The Settlement Date is expected to occur on January 28, 2021. Securities purchased pursuant to the Offer will be cancelled.
FURTHER INFORMATION
Requests for information in relation to the Offer should be directed to:
DEALER MANAGERS | |
BNP Paribas 16, boulevard des Italiens 75009 Paris France Attention: Liability Management Group In the United States: Toll Free: + 1 888 210 4358 Collect: + 1 212 841 3059 In Europe: Telephone: +33 1 55 77 78 9 E-mail: liability.management@bnpparibas.com | Citigroup Global Markets Limited Citigroup Centre Canada Square Canary Wharf London E14 5LB United Kingdom Attention: Liability Management Group In the United States: Toll Free: +1 800 558 3745 Collect: +1 212 723 6106 In Europe: Telephone: +44 20 7986 8969 E-mail: liabilitymanagement.europe@citi.com |
MUFG Securities EMEA plc Ropemaker Place 25 Ropemaker Street London EC2Y 9AJ United Kingdom Attention: Liability Management Group In the United States: Toll Free: +1 877 744 4532 In Europe: Telephone: +44 20 7577 4218 E-mail: liability.management@mufgsecurities.com | RBC Capital Markets, LLC Brookfield Place 200 Vesey St, 8th Floor New York, New York 10281 Attention: Liability Management Group In the United States: Toll Free: +1 877 381 2099 Collect: +1 212 618 7843 In Europe: Telephone: +44 20 7029 7063 Email: liabilitymanagement@rbccm.com |
TENDER & INFORMATION AGENT
Lucid Issuer Services Limited
Tankerton Works
12 Argyle Walk
London WC1H 8AH
United Kingdom
E-mail: tesco@lucid-is.com
Telephone: +44 20 7704 0880 Attention: Arlind Bytyqi Website: www.lucid-is.com/tesco |
NOTICE AND DISCLAIMER
Subject to applicable law, the Offeror or any of its affiliates may at any time and from time to time following completion or cancellation of the Offer purchase remaining outstanding Securities issued by it by tender, in the open market, by private agreement or otherwise on such terms and at such prices as the Offeror or, if applicable, its affiliates may determine. Such terms, consideration and prices may be more or less favorable than those offered pursuant to the Offer.

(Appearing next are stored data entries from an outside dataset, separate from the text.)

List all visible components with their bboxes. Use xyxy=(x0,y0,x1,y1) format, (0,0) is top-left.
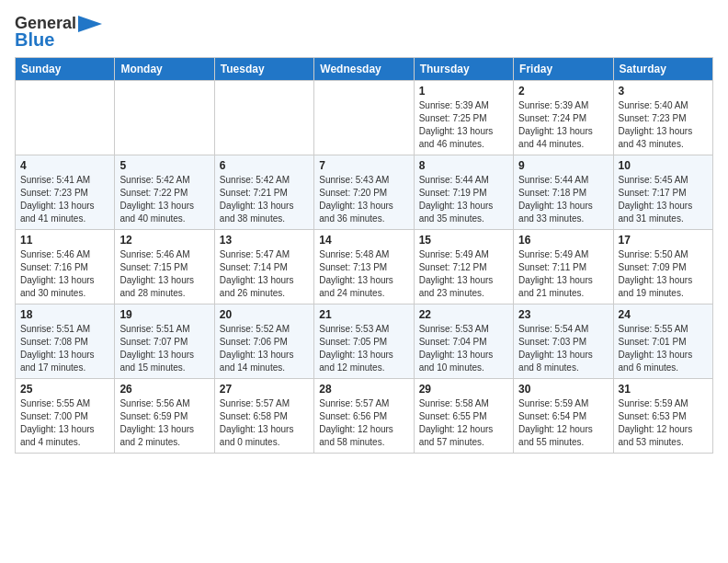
day-info: Sunrise: 5:39 AM Sunset: 7:24 PM Dayligh… xyxy=(518,99,608,151)
day-number: 7 xyxy=(319,159,408,172)
day-number: 16 xyxy=(518,234,608,247)
day-number: 18 xyxy=(20,308,109,321)
day-info: Sunrise: 5:41 AM Sunset: 7:23 PM Dayligh… xyxy=(20,174,109,225)
calendar-week-row: 18Sunrise: 5:51 AM Sunset: 7:08 PM Dayli… xyxy=(16,304,713,378)
calendar-cell: 1Sunrise: 5:39 AM Sunset: 7:25 PM Daylig… xyxy=(414,80,513,155)
calendar-cell: 22Sunrise: 5:53 AM Sunset: 7:04 PM Dayli… xyxy=(414,304,513,378)
day-info: Sunrise: 5:56 AM Sunset: 6:59 PM Dayligh… xyxy=(119,397,209,449)
calendar-cell: 29Sunrise: 5:58 AM Sunset: 6:55 PM Dayli… xyxy=(414,378,513,453)
day-info: Sunrise: 5:51 AM Sunset: 7:08 PM Dayligh… xyxy=(20,323,109,374)
day-number: 13 xyxy=(220,234,309,247)
weekday-header-thursday: Thursday xyxy=(414,57,513,80)
calendar-cell: 11Sunrise: 5:46 AM Sunset: 7:16 PM Dayli… xyxy=(16,229,115,304)
day-info: Sunrise: 5:53 AM Sunset: 7:04 PM Dayligh… xyxy=(419,323,508,374)
logo-blue: Blue xyxy=(15,29,54,50)
weekday-header-tuesday: Tuesday xyxy=(214,57,313,80)
day-number: 30 xyxy=(518,383,608,396)
day-info: Sunrise: 5:45 AM Sunset: 7:17 PM Dayligh… xyxy=(619,174,708,225)
calendar-cell: 7Sunrise: 5:43 AM Sunset: 7:20 PM Daylig… xyxy=(314,155,414,229)
day-info: Sunrise: 5:53 AM Sunset: 7:05 PM Dayligh… xyxy=(319,323,408,374)
weekday-header-friday: Friday xyxy=(514,57,613,80)
day-number: 21 xyxy=(319,308,408,321)
day-info: Sunrise: 5:51 AM Sunset: 7:07 PM Dayligh… xyxy=(119,323,209,374)
day-number: 8 xyxy=(419,159,508,172)
calendar-week-row: 4Sunrise: 5:41 AM Sunset: 7:23 PM Daylig… xyxy=(16,155,713,229)
day-number: 29 xyxy=(419,383,508,396)
calendar-cell: 19Sunrise: 5:51 AM Sunset: 7:07 PM Dayli… xyxy=(115,304,214,378)
day-info: Sunrise: 5:52 AM Sunset: 7:06 PM Dayligh… xyxy=(220,323,309,374)
day-number: 4 xyxy=(20,159,109,172)
day-info: Sunrise: 5:42 AM Sunset: 7:22 PM Dayligh… xyxy=(119,174,209,225)
day-number: 6 xyxy=(220,159,309,172)
calendar-cell: 2Sunrise: 5:39 AM Sunset: 7:24 PM Daylig… xyxy=(514,80,613,155)
calendar-cell xyxy=(115,80,214,155)
calendar-cell: 27Sunrise: 5:57 AM Sunset: 6:58 PM Dayli… xyxy=(214,378,313,453)
day-info: Sunrise: 5:47 AM Sunset: 7:14 PM Dayligh… xyxy=(220,248,309,300)
calendar-cell: 10Sunrise: 5:45 AM Sunset: 7:17 PM Dayli… xyxy=(613,155,712,229)
day-info: Sunrise: 5:39 AM Sunset: 7:25 PM Dayligh… xyxy=(419,99,508,151)
weekday-header-wednesday: Wednesday xyxy=(314,57,414,80)
day-info: Sunrise: 5:55 AM Sunset: 7:01 PM Dayligh… xyxy=(619,323,708,374)
day-number: 23 xyxy=(518,308,608,321)
day-number: 2 xyxy=(518,85,608,98)
weekday-header-row: SundayMondayTuesdayWednesdayThursdayFrid… xyxy=(16,57,713,80)
day-number: 31 xyxy=(619,383,708,396)
calendar-cell xyxy=(16,80,115,155)
calendar-cell: 15Sunrise: 5:49 AM Sunset: 7:12 PM Dayli… xyxy=(414,229,513,304)
day-info: Sunrise: 5:59 AM Sunset: 6:54 PM Dayligh… xyxy=(518,397,608,449)
day-info: Sunrise: 5:42 AM Sunset: 7:21 PM Dayligh… xyxy=(220,174,309,225)
day-number: 19 xyxy=(119,308,209,321)
day-info: Sunrise: 5:43 AM Sunset: 7:20 PM Dayligh… xyxy=(319,174,408,225)
day-number: 28 xyxy=(319,383,408,396)
page-header: General Blue xyxy=(15,15,713,50)
calendar-cell: 26Sunrise: 5:56 AM Sunset: 6:59 PM Dayli… xyxy=(115,378,214,453)
svg-marker-0 xyxy=(78,16,102,32)
day-number: 25 xyxy=(20,383,109,396)
day-info: Sunrise: 5:44 AM Sunset: 7:19 PM Dayligh… xyxy=(419,174,508,225)
day-number: 24 xyxy=(619,308,708,321)
calendar-week-row: 11Sunrise: 5:46 AM Sunset: 7:16 PM Dayli… xyxy=(16,229,713,304)
calendar-cell xyxy=(214,80,313,155)
calendar-cell: 4Sunrise: 5:41 AM Sunset: 7:23 PM Daylig… xyxy=(16,155,115,229)
calendar-table: SundayMondayTuesdayWednesdayThursdayFrid… xyxy=(15,57,713,454)
day-info: Sunrise: 5:57 AM Sunset: 6:58 PM Dayligh… xyxy=(220,397,309,449)
day-info: Sunrise: 5:44 AM Sunset: 7:18 PM Dayligh… xyxy=(518,174,608,225)
day-number: 22 xyxy=(419,308,508,321)
logo: General Blue xyxy=(15,15,102,50)
day-number: 5 xyxy=(119,159,209,172)
day-number: 1 xyxy=(419,85,508,98)
day-info: Sunrise: 5:55 AM Sunset: 7:00 PM Dayligh… xyxy=(20,397,109,449)
day-number: 12 xyxy=(119,234,209,247)
weekday-header-sunday: Sunday xyxy=(16,57,115,80)
calendar-cell: 12Sunrise: 5:46 AM Sunset: 7:15 PM Dayli… xyxy=(115,229,214,304)
calendar-cell: 8Sunrise: 5:44 AM Sunset: 7:19 PM Daylig… xyxy=(414,155,513,229)
calendar-cell: 13Sunrise: 5:47 AM Sunset: 7:14 PM Dayli… xyxy=(214,229,313,304)
day-info: Sunrise: 5:57 AM Sunset: 6:56 PM Dayligh… xyxy=(319,397,408,449)
day-info: Sunrise: 5:46 AM Sunset: 7:16 PM Dayligh… xyxy=(20,248,109,300)
weekday-header-monday: Monday xyxy=(115,57,214,80)
day-info: Sunrise: 5:49 AM Sunset: 7:11 PM Dayligh… xyxy=(518,248,608,300)
calendar-cell: 9Sunrise: 5:44 AM Sunset: 7:18 PM Daylig… xyxy=(514,155,613,229)
calendar-cell: 18Sunrise: 5:51 AM Sunset: 7:08 PM Dayli… xyxy=(16,304,115,378)
calendar-cell xyxy=(314,80,414,155)
day-number: 14 xyxy=(319,234,408,247)
day-info: Sunrise: 5:50 AM Sunset: 7:09 PM Dayligh… xyxy=(619,248,708,300)
day-info: Sunrise: 5:49 AM Sunset: 7:12 PM Dayligh… xyxy=(419,248,508,300)
calendar-cell: 16Sunrise: 5:49 AM Sunset: 7:11 PM Dayli… xyxy=(514,229,613,304)
day-number: 10 xyxy=(619,159,708,172)
calendar-cell: 5Sunrise: 5:42 AM Sunset: 7:22 PM Daylig… xyxy=(115,155,214,229)
calendar-cell: 31Sunrise: 5:59 AM Sunset: 6:53 PM Dayli… xyxy=(613,378,712,453)
calendar-cell: 30Sunrise: 5:59 AM Sunset: 6:54 PM Dayli… xyxy=(514,378,613,453)
calendar-cell: 28Sunrise: 5:57 AM Sunset: 6:56 PM Dayli… xyxy=(314,378,414,453)
calendar-cell: 21Sunrise: 5:53 AM Sunset: 7:05 PM Dayli… xyxy=(314,304,414,378)
calendar-cell: 20Sunrise: 5:52 AM Sunset: 7:06 PM Dayli… xyxy=(214,304,313,378)
calendar-cell: 14Sunrise: 5:48 AM Sunset: 7:13 PM Dayli… xyxy=(314,229,414,304)
calendar-cell: 24Sunrise: 5:55 AM Sunset: 7:01 PM Dayli… xyxy=(613,304,712,378)
day-number: 9 xyxy=(518,159,608,172)
calendar-week-row: 25Sunrise: 5:55 AM Sunset: 7:00 PM Dayli… xyxy=(16,378,713,453)
day-number: 20 xyxy=(220,308,309,321)
weekday-header-saturday: Saturday xyxy=(613,57,712,80)
calendar-cell: 17Sunrise: 5:50 AM Sunset: 7:09 PM Dayli… xyxy=(613,229,712,304)
calendar-cell: 6Sunrise: 5:42 AM Sunset: 7:21 PM Daylig… xyxy=(214,155,313,229)
day-number: 17 xyxy=(619,234,708,247)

This announcement is released by Tesco PLC and contains information that qualified or may have qualified as inside information for the purposes of Article 7 of the Market Abuse Regulation (EU) 596/2014 as it forms part of domestic law by virtue of the EUWA (UK MAR), encompassing information relating to the Offer described above. For the purposes of UK MAR and the Implementing Technical Standards referred to therein, this announcement is made by Robert Welch, Group Company Secretary at Tesco PLC.